§ WHAT YOU NEED TO DO: Type out all the records word for word. Any pictures are to be left out.

§ RECORDS SUPPLIED:
++++++++

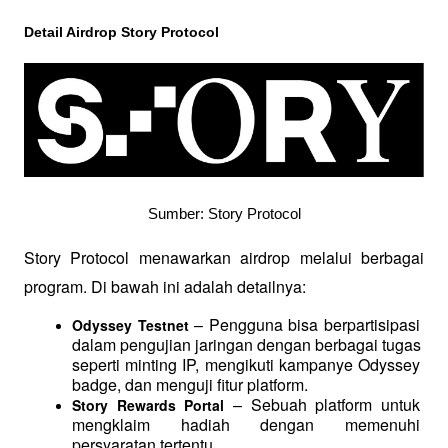
Detail Airdrop Story Protocol
Sumber: Story Protocol
Story Protocol menawarkan airdrop melalui berbagai 
program. Di bawah ini adalah detailnya:
 – Pengguna bisa berpartisipasi 
Odyssey Testnet
dalam pengujian jaringan dengan berbagai tugas 
seperti minting IP, mengikuti kampanye Odyssey 
badge, dan menguji fitur platform.
 – Sebuah platform untuk 
Story Rewards Portal
mengklaim hadiah dengan memenuhi 
persyaratan tertentu.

++++++++

§ EXERCISE RESPONSE:
Detail Airdrop Story Protocol
Sumber: Story Protocol
Story Protocol menawarkan airdrop melalui berbagai 
program. Di bawah ini adalah detailnya:
 – Pengguna bisa berpartisipasi 
Odyssey Testnet
dalam pengujian jaringan dengan berbagai tugas 
seperti minting IP, mengikuti kampanye Odyssey 
badge, dan menguji fitur platform.
 – Sebuah platform untuk 
Story Rewards Portal
mengklaim hadiah dengan memenuhi 
persyaratan tertentu.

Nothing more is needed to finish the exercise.